Can We Trust Bidz.com’s Financial Reporting? [White Collar Fraud]
We won’t tell you what to think but you should know that Bidz reported “material weaknesses in internal control over financial reporting” specifically those controls over “management oversight and anti-fraud controls specifically in processing of financial transactions, vendor review and payment processing,” in its most recent 10-K and 10-Q As an investor in Bidz, this should make you queasy. Unless, of course, you’re not concerned with such matters.


Sam Antar probably doesn’t care either way but he does put something out there, “Bidz.com cannot effectively prevent anyone from robbing the company blind and cannot prevent material errors in paying its vendors. Yet, the company wants you to believe that its financial reports contain no material errors and comply with GAAP.” But if you’re not sketched out by such things, then by all means, invest away.

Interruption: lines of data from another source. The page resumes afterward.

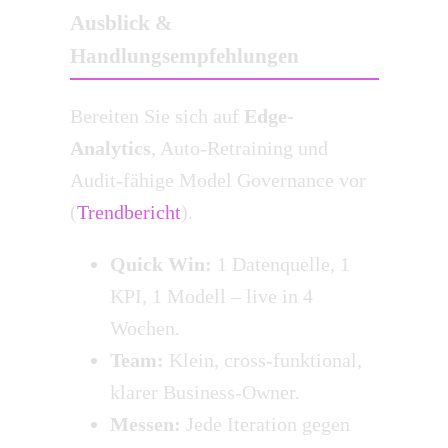
Ausblick &
Handlungsempfehlungen
Bereiten Sie sich auf
Edge-
Analytics
, Auto-Retraining und
Audit-fähige Model Governance vor
(
Trendbericht
).
Quick Win:
1 Datenquelle, 1
KPI, 1 Modell – live in 4
Wochen.
Team:
Klein, cross-funktional,
klarer Business-Owner.
Messen:
Jede Iteration gegen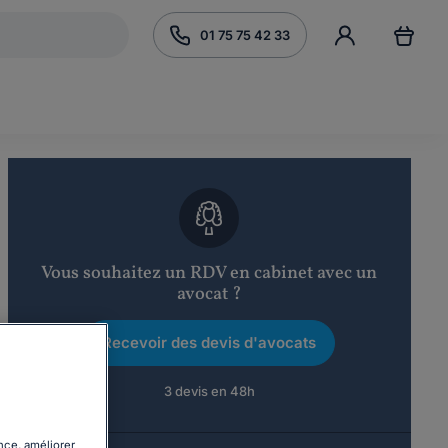
01 75 75 42 33
Vous souhaitez un RDV en cabinet avec un
avocat ?
Recevoir des devis d'avocats
3 devis en 48h
nce, améliorer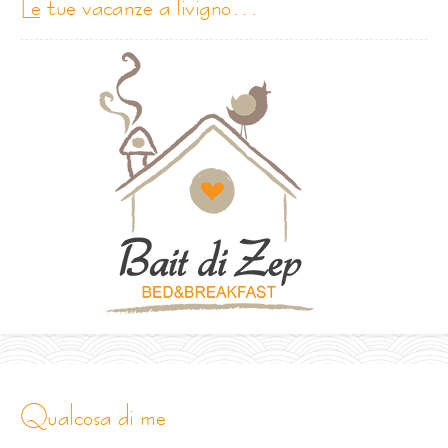
le tue vacanze a livigno…
qualcosa di me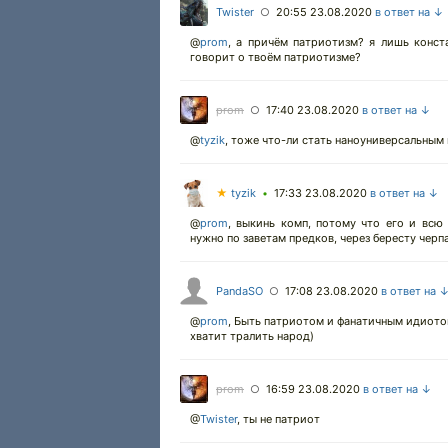
Twister
20:55 23.08.2020
в ответ на ↓
○
@
prom
,
а причём патриотизм? я лишь конста
говорит о твоём патриотизме?
prom
17:40 23.08.2020
в ответ на ↓
○
@
tyzik
,
тоже что-ли стать наноуниверсальным
★
tyzik
17:33 23.08.2020
в ответ на ↓
•
@
prom
,
выкинь комп, потому что его и всю и
нужно по заветам предков, через бересту черп
PandaSO
17:08 23.08.2020
в ответ на 
○
@
prom
,
Быть патриотом и фанатичным идиотом
хватит тралить народ)
prom
16:59 23.08.2020
в ответ на ↓
○
@
Twister
,
ты не патриот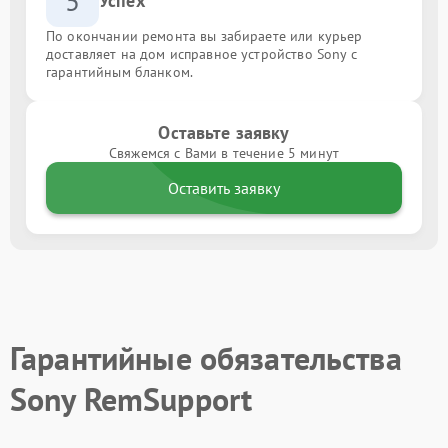
5
Успех
По окончании ремонта вы забираете или курьер
доставляет на дом исправное устройство Sony с
гарантийным бланком.
Оставьте заявку
Свяжемся с Вами в течение 5 минут
Оставить заявку
Гарантийные обязательства
Sony RemSupport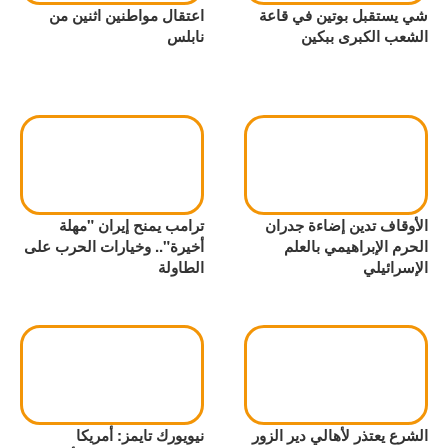
شي يستقبل بوتين في قاعة
اعتقال مواطنين اثنين من
الشعب الكبرى ببكين
نابلس
الأوقاف تدين إضاءة جدران
ترامب يمنح إيران "مهلة
الحرم الإبراهيمي بالعلم
أخيرة".. وخيارات الحرب على
الإسرائيلي
الطاولة
الشرع يعتذر لأهالي دير الزور
نيويورك تايمز: أمريكا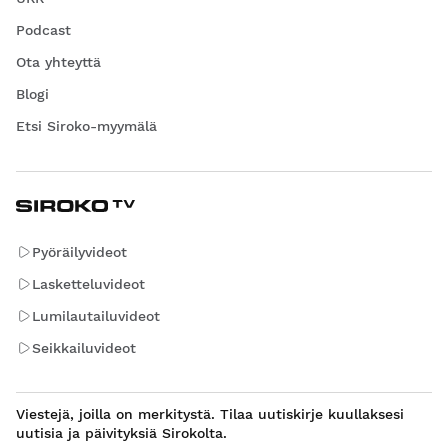
Podcast
Ota yhteyttä
Blogi
Etsi Siroko-myymälä
Pyöräilyvideot
Lasketteluvideot
Lumilautailuvideot
Seikkailuvideot
Viestejä, joilla on merkitystä. Tilaa uutiskirje kuullaksesi
uutisia ja päivityksiä Sirokolta.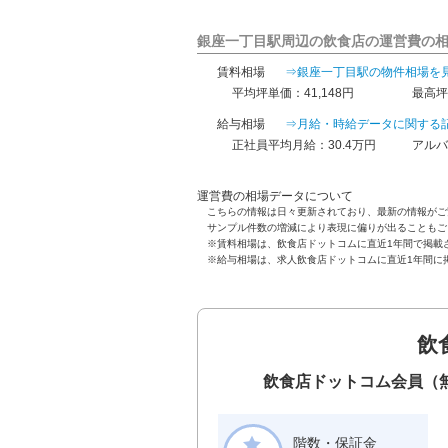
銀座一丁目駅周辺の飲食店の運営費の
賃料相場
⇒銀座一丁目駅の物件相場を
平均坪単価：41,148円
最高坪
給与相場
⇒月給・時給データに関する
正社員平均月給：30.4万円
アルバ
運営費の相場データについて
こちらの情報は日々更新されており、最新の情報がご
サンプル件数の増減により表現に偏りが出ることもご
※賃料相場は、飲食店ドットコムに直近1年間で掲載
※給与相場は、求人飲食店ドットコムに直近1年間に
飲
飲食店ドットコム会員（
階数・保証金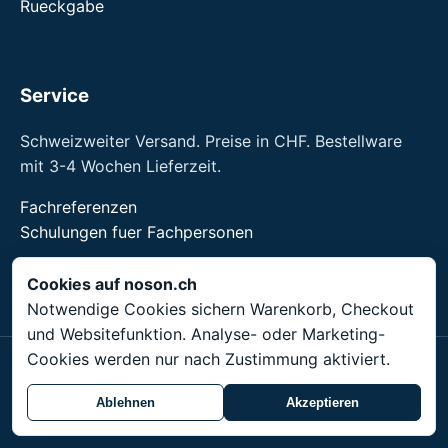
Rueckgabe
Service
Schweizweiter Versand. Preise in CHF. Bestellware
mit 3-4 Wochen Lieferzeit.
Fachreferenzen
Schulungen fuer Fachpersonen
noson® ist eine Marke der Unity Shield LLC.
Cookies auf noson.ch
Notwendige Cookies sichern Warenkorb, Checkout
und Websitefunktion. Analyse- oder Marketing-
Cookies werden nur nach Zustimmung aktiviert.
© 2026 Unity Shield LLC. Alle Rechte vorbehalten.
noson® ist eine eingetragene Marke der Unity Shield
Ablehnen
Akzeptieren
LLC.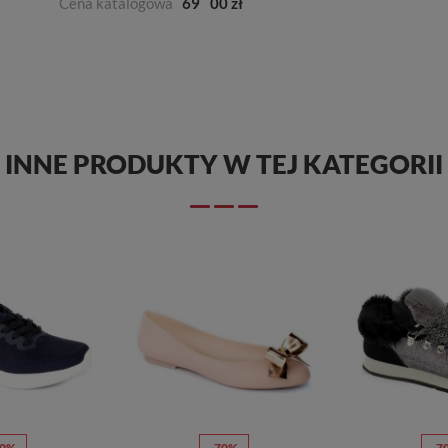
Cena katalogowa
69
00 zł
INNE PRODUKTY W TEJ KATEGORII
50%
-70%
-7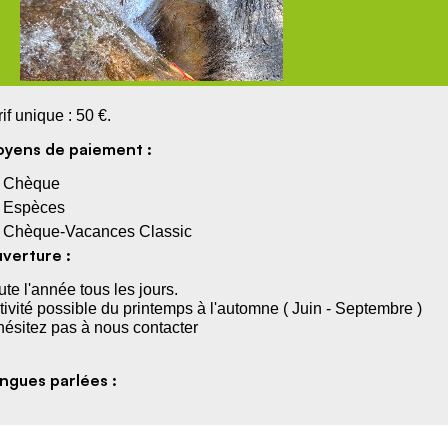
rif unique : 50 €.
yens de paiement :
Chèque
Espèces
Chèque-Vacances Classic
verture :
ute l'année tous les jours.
tivité possible du printemps à l'automne ( Juin - Septembre )
hésitez pas à nous contacter
ngues parlées :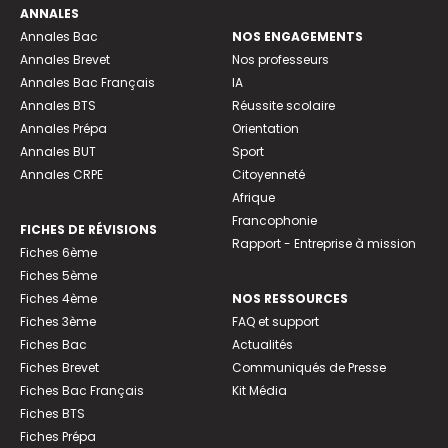
ANNALES
Annales Bac
NOS ENGAGEMENTS
Annales Brevet
Nos professeurs
Annales Bac Français
IA
Annales BTS
Réussite scolaire
Annales Prépa
Orientation
Annales BUT
Sport
Annales CRPE
Citoyenneté
Afrique
Francophonie
FICHES DE RÉVISIONS
Rapport - Entreprise à mission
Fiches 6ème
Fiches 5ème
Fiches 4ème
NOS RESSOURCES
Fiches 3ème
FAQ et support
Fiches Bac
Actualités
Fiches Brevet
Communiqués de Presse
Fiches Bac Français
Kit Média
Fiches BTS
Fiches Prépa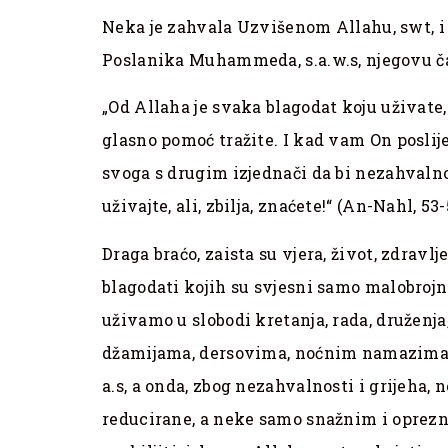
Neka je zahvala Uzvišenom Allahu, swt, i
Poslanika Muhammeda, s.a.w.s, njegovu ča
„Od Allaha je svaka blagodat koju uživate,
glasno pomoć tražite. I kad vam On poslije
svoga s drugim izjednači da bi nezahvaln
uživajte, ali, zbilja, znaćete!“ (An-Nahl, 53-
Draga braćo, zaista su vjera, život, zdravl
blagodati kojih su svjesni samo malobroj
uživamo u slobodi kretanja, rada, druženj
džamijama, dersovima, noćnim namazima, 
a.s, a onda, zbog nezahvalnosti i grijeha,
reducirane, a neke samo snažnim i oprez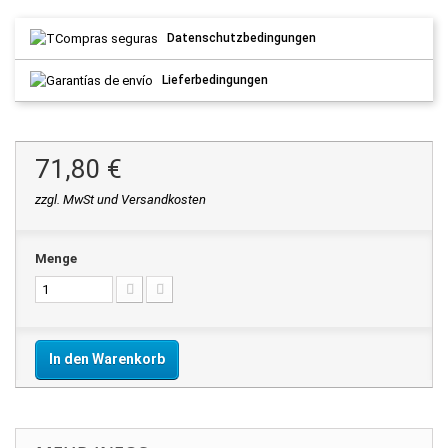
Datenschutzbedingungen
Lieferbedingungen
71,80 €
zzgl. MwSt und Versandkosten
Menge
In den Warenkorb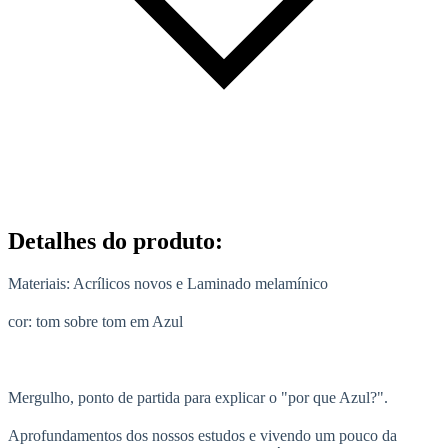
Detalhes do produto
:
Materiais: Acrílicos novos e Laminado melamínico
cor: tom sobre tom em Azul
Mergulho, ponto de partida para explicar o "por que Azul?".
Aprofundamentos dos nossos estudos e vivendo um pouco da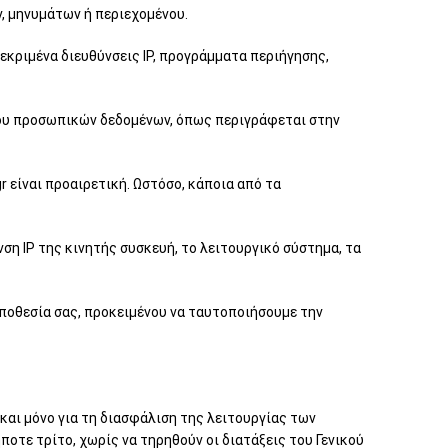
ν, μηνυμάτων ή περιεχομένου.
εκριμένα διευθύνσεις IP, προγράμματα περιήγησης,
γκου προσωπικών δεδομένων, όπως περιγράφεται στην
 είναι προαιρετική. Ωστόσο, κάποια από τα
νση IP της κινητής συσκευή, το λειτουργικό σύστημα, τα
οποθεσία σας, προκειμένου να ταυτοποιήσουμε την
αι μόνο για τη διασφάλιση της λειτουργίας των
τε τρίτο, χωρίς να τηρηθούν οι διατάξεις του Γενικού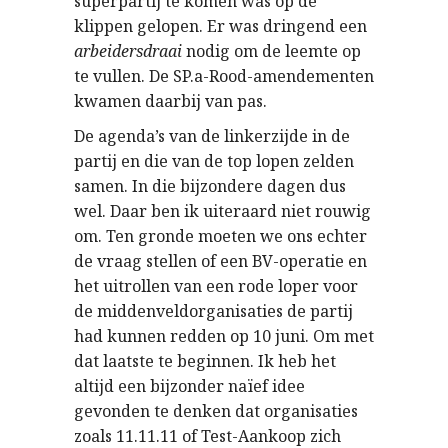
superpartij te komen was op de
klippen gelopen. Er was dringend een
arbeidersdraai
nodig om de leemte op
te vullen. De SP.a-Rood-amendementen
kwamen daarbij van pas.
De agenda’s van de linkerzijde in de
partij en die van de top lopen zelden
samen. In die bijzondere dagen dus
wel. Daar ben ik uiteraard niet rouwig
om. Ten gronde moeten we ons echter
de vraag stellen of een BV-operatie en
het uitrollen van een rode loper voor
de middenveldorganisaties de partij
had kunnen redden op 10 juni. Om met
dat laatste te beginnen. Ik heb het
altijd een bijzonder naïef idee
gevonden te denken dat organisaties
zoals 11.11.11 of Test-Aankoop zich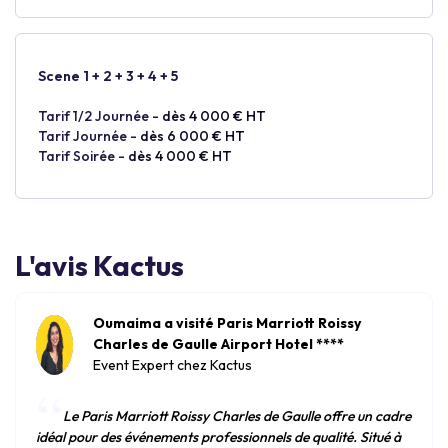
Scene 1 + 2 + 3 + 4 + 5
Tarif 1/2 Journée -
dès 4 000 € HT
Tarif Journée -
dès 6 000 € HT
Tarif Soirée -
dès 4 000 € HT
L'avis Kactus
Oumaima a visité Paris Marriott Roissy
Charles de Gaulle Airport Hotel ****
Event Expert chez Kactus
“
Le Paris Marriott Roissy Charles de Gaulle offre un cadre
idéal pour des événements professionnels de qualité. Situé à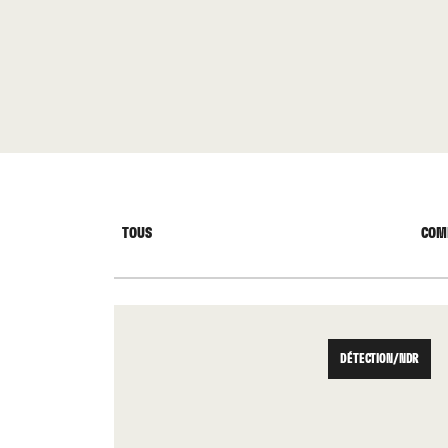
TOUS
COM
DÉTECTION/NDR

But wait, in case that doesn’t earn your skepticism, the SEC began its investigation last year after Sam pointed out inventory irregularities at the company. Shortly thereafter, the Commission expanded its investigation into “the Company’s co-op marketing contributions and minimum gross profit guarantees.” If that wasn’t enough, the company’s auditors, Stonefield Josephson, were cited by the PCAOB for “significant deficiencies in a smaller sample of one of four audits reviewed.” So, again, if you can get over all that, this is probably a fine company to have your money invested in.

Bobbing as the Taxman Weaves [DealBook]
As Congress continues to dispel its wisdom on financial reform, it’s has become the natural order of things for any regulation to be circumvented prior to the passage of any bill.

In the case of carried interest, an incentive paid to hedge and private equity fund managers out of gains on the funds’ investments, Congress would like to tax these incentives at the ordinary rate (soon to be 39.6%). Currently, carried interest is taxed at the capital gains rate of 15%. DealBook reports that, despite threats by House to penalize those who use creative tax strategies that later fail, the maneuvering has not slowed:

The House of Representatives, aware that some titans of finance were already charting a course around any proposed change to their tax status, included a special provision in its version of the new legislation levying a 40 percent penalty for executives who invoked a loophole to cut their tax bill but were later ruled to have been wrong in doing so.

Still, that hasn’t stopped them from trying.

One of the latest machinations being whispered about in the industry goes like this: Private equity executives would sell their “carried interest” to a third party and then use the cash they received to invest directly in the deal so that any increase in value would be a capital gain.

It’s not clear whether this will work or not but it sure seems like fun.

Accountant held without bail in NYC in terror case [AP]
Sabirhan Hasanoff, a former PwC Senior Manager, was denied bail yesterday for his role in an alleged conspiracy that supported al-Qaida. He pleaded not guilty to the charges against him.